:: What you should do ::
Transcribe the stretch of entries below from the line with "porta rústica, você" through the line with "um home office isolado da casa principal.", exactly and with both ends included; leave out all other lines.

:: The input ::

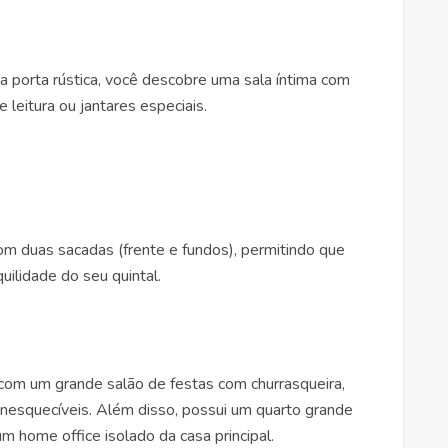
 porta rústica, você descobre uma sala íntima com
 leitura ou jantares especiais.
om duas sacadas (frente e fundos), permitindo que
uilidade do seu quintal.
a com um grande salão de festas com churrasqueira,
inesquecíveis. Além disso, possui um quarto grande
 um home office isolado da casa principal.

---

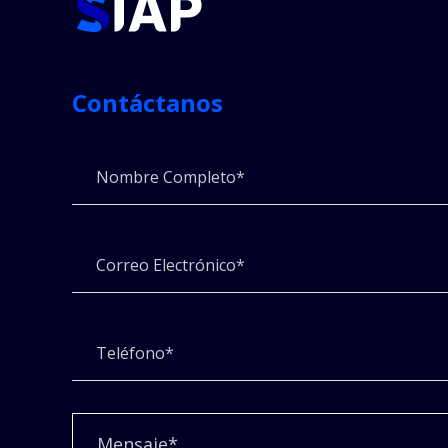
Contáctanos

:: Expected answer ::
 porta rústica, você descobre uma sala íntima com
 leitura ou jantares especiais.
om duas sacadas (frente e fundos), permitindo que
uilidade do seu quintal.
a com um grande salão de festas com churrasqueira,
inesquecíveis. Além disso, possui um quarto grande
 um home office isolado da casa principal.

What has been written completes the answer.